Earlier light works were always untitled. Even though they often used the viewer’s shadow as an element of the work, after all these decades I wanted to make the symbolic element very clear, that we all essentially live in Plato’s Cave, misreading shadows as reality when in fact the shadows are just ourselves.

But rather than talk about it any more I’ll reprint the catalogue essay Lizzy Marshall has written about it.

Entering into Plato’s Cave
lan Milliss is a difficult artist to pin down through his practice alone. Like so many artists of the 20th century, he works in a post-disciplinary, post-medium and largely a post-material way. His practice also defies characterisation as purely conceptual. However, it is not surprising that as an artist who began as a painter exhibiting through Central Street Gallery in the 1960s, that light was always going to be a prescient medium and influence. Plato’s Cave (2024) moves beyond an exploration of the philosopher’s allegory of those with knowledge should lead those without. It draws upon recurring themes within the artist’s 60-year career.
This new installation is a confluence of Milliss’ conceptual and political concerns of what art, material and the participant means. In its simplest agenda it draws on his early participatory performative works, and yet here it is for an exhibition on artists’ explorations of light. Yet what Milliss is highlighting within Plato’s Cave is our relationship to light. Metaphors for knowledge aside, congruent within the work is Milliss’ persistent concerns of everyday activities as cultural practice.
While Milliss may be recalled as painter, alongside his studio practice he also has a strong social practice. This articulated itself through activism, which cemented his commitment to labour as a creative action and cultural work, regardless of who performed it. This early turn in his practice de-centres the artist as the sole arbiter of art making and engages the everyday actions of people as the creators. His conceptual works have extended even further over the years to engage the everyday through an examination of our living spaces and social infrastructure.

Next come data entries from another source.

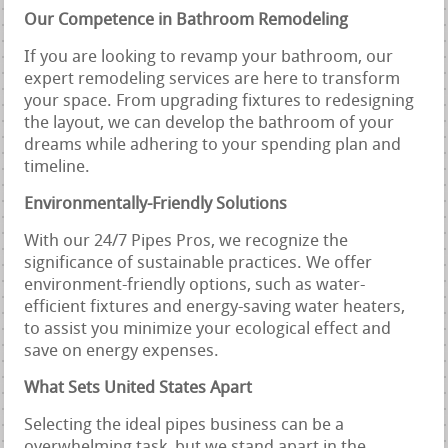
Our Competence in Bathroom Remodeling
If you are looking to revamp your bathroom, our
expert remodeling services are here to transform
your space. From upgrading fixtures to redesigning
the layout, we can develop the bathroom of your
dreams while adhering to your spending plan and
timeline.
Environmentally-Friendly Solutions
With our 24/7 Pipes Pros, we recognize the
significance of sustainable practices. We offer
environment-friendly options, such as water-
efficient fixtures and energy-saving water heaters,
to assist you minimize your ecological effect and
save on energy expenses.
What Sets United States Apart
Selecting the ideal pipes business can be a
overwhelming task, but we stand apart in the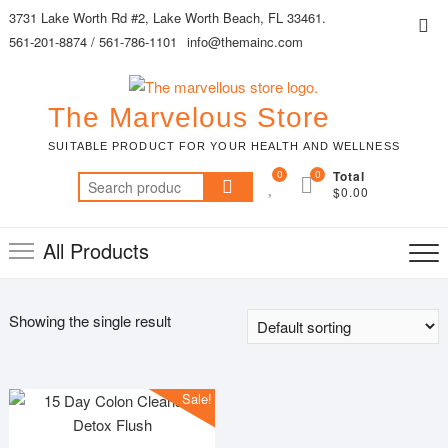
Skip
3731 Lake Worth Rd #2, Lake Worth Beach, FL 33461.
Top
to
561-201-8874 / 561-786-1101
info@themainc.com
Me
content
The Marvelous Store
SUITABLE PRODUCT FOR YOUR HEALTH AND WELLNESS
0
0
Total
Search
$0.00
for:
All Products
Showing the single result
Sale!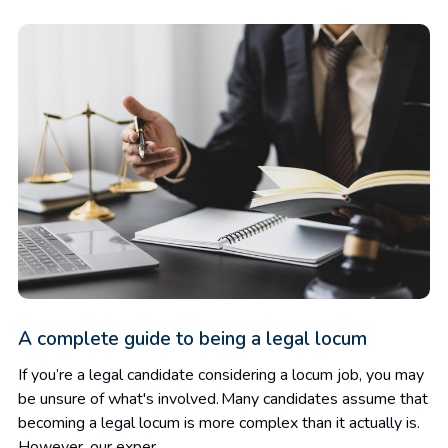
A complete guide to being a legal locum
If you’re a legal candidate considering a locum job, you may
be unsure of what's involved. Many candidates assume that
becoming a legal locum is more complex than it actually is.
However, our exper...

More recently, his work looks for structural remodelling to address the urgencies of the everyday, and how this can be a creative action to bring about change through cultural collectivism, as per his activities in the Kandos School of Cultural Adaptation.
Themes of the performative, action-based and ordinary interactions of the everyday are seen through the artist’s seminal Walk Along This Line (1970) and Circular Tug of War (1971). Both early works were provocations of the impossible and invitations to participate in the arbitrary. Where Plato’s Cave departs is from Milliss previously positioning us in the impossible, to now quietly sitting within where we can be possible.
The installation is created as a performance-enacted work; that is, the audience by engaging with the direction of the light animates the material of the work through immaterial action. In this way, we know that we are object, action and shadow. Easy assumptions have us attuned with Platonian theory of being complicit to our own ignorance. Yet, Milliss provides us with a more positive framework, since the artwork is only completed by our participation. And though this work is created within the confines of a contrived light in a prescribed space for audiences to engage with it, through Plato’s Cave we fulfill the artist’s belief that everyone is an artist.